- EXERCISE DETAILS -
Whenever a line in the material below includes "with", copy that line.
=== Section Start ===
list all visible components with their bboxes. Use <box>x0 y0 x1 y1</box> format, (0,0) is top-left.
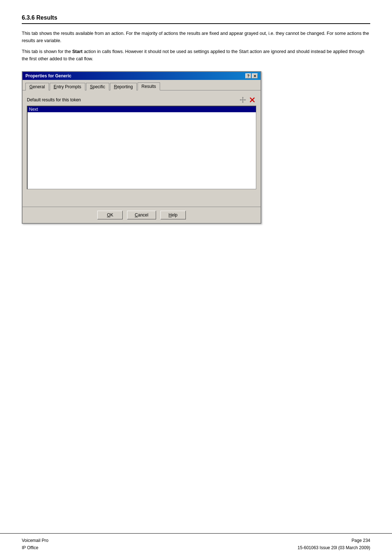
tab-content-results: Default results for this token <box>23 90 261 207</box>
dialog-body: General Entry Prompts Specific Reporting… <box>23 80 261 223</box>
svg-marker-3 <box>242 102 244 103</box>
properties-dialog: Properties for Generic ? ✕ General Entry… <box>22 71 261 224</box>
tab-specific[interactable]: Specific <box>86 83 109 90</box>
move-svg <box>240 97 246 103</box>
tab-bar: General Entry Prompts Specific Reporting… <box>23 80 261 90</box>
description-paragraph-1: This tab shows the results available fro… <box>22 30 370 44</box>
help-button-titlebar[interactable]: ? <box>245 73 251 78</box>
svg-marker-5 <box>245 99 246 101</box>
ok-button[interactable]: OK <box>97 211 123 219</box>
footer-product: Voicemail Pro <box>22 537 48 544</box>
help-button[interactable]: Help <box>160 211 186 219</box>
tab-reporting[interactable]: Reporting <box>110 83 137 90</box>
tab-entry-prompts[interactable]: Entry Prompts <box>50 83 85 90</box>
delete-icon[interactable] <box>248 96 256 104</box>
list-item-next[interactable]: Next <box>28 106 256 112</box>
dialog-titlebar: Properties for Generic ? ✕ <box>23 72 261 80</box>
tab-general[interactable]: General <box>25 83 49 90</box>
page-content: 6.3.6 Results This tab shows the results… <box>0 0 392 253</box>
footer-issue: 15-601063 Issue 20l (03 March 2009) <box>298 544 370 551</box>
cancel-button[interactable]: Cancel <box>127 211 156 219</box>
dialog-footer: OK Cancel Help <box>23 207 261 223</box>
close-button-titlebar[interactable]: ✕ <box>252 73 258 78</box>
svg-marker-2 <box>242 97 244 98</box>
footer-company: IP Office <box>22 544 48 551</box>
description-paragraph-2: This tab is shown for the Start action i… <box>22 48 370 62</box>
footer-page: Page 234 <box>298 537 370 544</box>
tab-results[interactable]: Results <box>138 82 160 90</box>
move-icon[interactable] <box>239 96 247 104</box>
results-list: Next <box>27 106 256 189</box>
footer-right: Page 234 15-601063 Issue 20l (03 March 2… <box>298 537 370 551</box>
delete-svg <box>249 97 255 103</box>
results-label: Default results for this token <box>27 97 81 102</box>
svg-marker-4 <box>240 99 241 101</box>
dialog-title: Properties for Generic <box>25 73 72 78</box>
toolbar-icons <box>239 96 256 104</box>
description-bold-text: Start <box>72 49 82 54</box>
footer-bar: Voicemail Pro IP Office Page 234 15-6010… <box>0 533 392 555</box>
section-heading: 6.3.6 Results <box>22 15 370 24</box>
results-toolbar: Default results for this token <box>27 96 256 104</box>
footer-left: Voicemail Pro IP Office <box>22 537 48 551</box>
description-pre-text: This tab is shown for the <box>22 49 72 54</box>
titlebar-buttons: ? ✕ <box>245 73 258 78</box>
=== Section End ===
=== Section Start ===
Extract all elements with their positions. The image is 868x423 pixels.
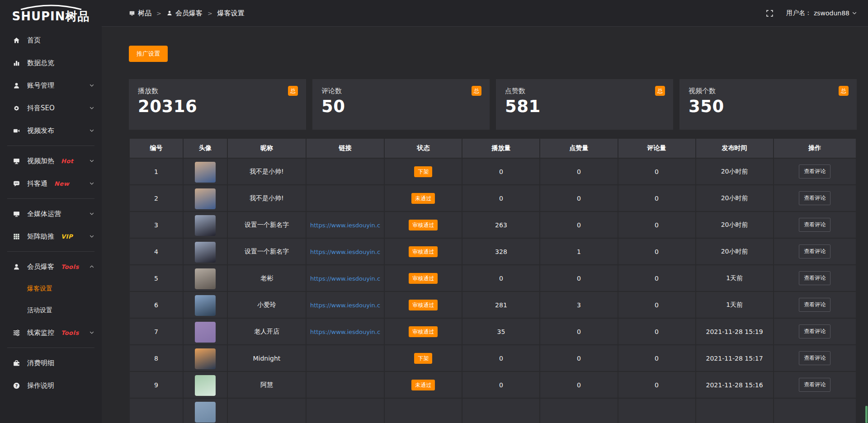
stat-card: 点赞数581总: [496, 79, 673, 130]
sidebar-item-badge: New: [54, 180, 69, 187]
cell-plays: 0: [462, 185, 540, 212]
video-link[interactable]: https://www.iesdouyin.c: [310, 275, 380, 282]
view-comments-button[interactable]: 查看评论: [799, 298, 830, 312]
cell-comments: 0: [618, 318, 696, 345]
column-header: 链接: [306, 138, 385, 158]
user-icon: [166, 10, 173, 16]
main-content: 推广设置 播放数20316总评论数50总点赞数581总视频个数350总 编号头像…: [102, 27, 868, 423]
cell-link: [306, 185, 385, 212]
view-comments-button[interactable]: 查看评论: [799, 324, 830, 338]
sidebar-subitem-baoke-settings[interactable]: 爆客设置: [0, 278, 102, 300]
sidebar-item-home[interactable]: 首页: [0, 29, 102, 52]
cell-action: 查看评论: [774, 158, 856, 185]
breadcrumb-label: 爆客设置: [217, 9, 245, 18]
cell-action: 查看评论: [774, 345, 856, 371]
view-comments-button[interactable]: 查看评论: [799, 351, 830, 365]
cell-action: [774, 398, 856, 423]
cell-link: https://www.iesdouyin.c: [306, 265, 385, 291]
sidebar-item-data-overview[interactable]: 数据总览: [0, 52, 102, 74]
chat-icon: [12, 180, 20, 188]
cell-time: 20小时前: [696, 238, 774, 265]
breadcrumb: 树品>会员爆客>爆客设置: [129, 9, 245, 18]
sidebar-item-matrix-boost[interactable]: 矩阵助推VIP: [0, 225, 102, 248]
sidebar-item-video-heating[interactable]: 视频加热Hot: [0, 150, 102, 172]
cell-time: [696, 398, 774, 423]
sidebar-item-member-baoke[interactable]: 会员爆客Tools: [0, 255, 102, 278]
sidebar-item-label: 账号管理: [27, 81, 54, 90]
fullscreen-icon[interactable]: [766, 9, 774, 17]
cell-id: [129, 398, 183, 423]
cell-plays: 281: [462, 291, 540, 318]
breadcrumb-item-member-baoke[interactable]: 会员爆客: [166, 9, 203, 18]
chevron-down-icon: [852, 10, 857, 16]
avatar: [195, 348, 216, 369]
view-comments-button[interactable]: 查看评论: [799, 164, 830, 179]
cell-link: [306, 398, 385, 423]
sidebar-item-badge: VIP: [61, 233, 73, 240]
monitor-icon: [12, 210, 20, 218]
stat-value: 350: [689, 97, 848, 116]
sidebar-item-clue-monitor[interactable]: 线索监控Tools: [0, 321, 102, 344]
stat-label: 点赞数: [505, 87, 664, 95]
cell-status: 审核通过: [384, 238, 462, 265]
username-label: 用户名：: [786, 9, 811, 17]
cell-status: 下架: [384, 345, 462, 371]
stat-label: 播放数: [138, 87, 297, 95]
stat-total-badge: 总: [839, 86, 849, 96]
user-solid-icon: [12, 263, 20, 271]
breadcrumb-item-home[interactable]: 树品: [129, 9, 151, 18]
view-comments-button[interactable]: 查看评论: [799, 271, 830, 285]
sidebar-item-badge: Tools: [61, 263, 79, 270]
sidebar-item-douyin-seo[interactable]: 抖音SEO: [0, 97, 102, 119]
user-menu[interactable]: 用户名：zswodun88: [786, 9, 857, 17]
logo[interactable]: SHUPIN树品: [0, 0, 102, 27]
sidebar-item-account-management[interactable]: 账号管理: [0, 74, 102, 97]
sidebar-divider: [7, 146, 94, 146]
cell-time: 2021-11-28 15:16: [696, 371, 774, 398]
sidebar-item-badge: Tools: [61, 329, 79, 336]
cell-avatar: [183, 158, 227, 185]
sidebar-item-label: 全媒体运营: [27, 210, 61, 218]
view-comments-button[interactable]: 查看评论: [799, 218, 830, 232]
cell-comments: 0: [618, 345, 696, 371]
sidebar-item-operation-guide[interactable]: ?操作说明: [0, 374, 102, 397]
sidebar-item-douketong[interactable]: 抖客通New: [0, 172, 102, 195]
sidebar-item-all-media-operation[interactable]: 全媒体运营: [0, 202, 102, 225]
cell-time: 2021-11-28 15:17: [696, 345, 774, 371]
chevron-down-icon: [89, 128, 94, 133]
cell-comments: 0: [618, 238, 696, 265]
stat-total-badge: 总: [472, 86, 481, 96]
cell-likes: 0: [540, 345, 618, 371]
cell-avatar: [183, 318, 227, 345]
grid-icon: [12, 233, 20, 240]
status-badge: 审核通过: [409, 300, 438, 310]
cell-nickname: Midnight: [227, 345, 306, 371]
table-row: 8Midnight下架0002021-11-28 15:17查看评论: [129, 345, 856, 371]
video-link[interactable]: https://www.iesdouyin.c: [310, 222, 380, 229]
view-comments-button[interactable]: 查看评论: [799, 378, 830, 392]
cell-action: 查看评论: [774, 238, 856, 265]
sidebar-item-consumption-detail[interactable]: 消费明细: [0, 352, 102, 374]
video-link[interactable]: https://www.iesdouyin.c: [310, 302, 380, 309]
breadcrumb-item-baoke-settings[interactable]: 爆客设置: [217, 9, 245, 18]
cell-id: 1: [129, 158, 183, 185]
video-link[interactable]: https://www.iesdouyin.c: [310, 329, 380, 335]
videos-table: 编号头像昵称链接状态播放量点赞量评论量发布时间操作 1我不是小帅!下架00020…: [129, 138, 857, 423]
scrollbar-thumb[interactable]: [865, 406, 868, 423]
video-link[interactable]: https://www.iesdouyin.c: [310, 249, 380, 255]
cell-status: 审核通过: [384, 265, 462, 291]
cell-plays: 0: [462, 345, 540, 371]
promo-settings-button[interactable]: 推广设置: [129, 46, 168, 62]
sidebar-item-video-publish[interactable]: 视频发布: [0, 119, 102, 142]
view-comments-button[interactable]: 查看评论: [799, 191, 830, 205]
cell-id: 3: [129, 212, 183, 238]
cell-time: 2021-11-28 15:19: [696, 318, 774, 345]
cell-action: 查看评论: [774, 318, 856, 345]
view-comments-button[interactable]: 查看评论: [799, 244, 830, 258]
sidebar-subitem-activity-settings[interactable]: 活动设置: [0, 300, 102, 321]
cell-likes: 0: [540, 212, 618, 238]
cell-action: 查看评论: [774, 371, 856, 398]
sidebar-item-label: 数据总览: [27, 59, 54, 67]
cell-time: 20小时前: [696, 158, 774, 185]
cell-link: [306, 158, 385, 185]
=== Section End ===
- RESULT BELOW -
list all visible components with their bboxes. Use <box>x0 y0 x1 y1</box> format, (0,0) is top-left.
Extract all elements with their positions. The image is 868x423 pixels.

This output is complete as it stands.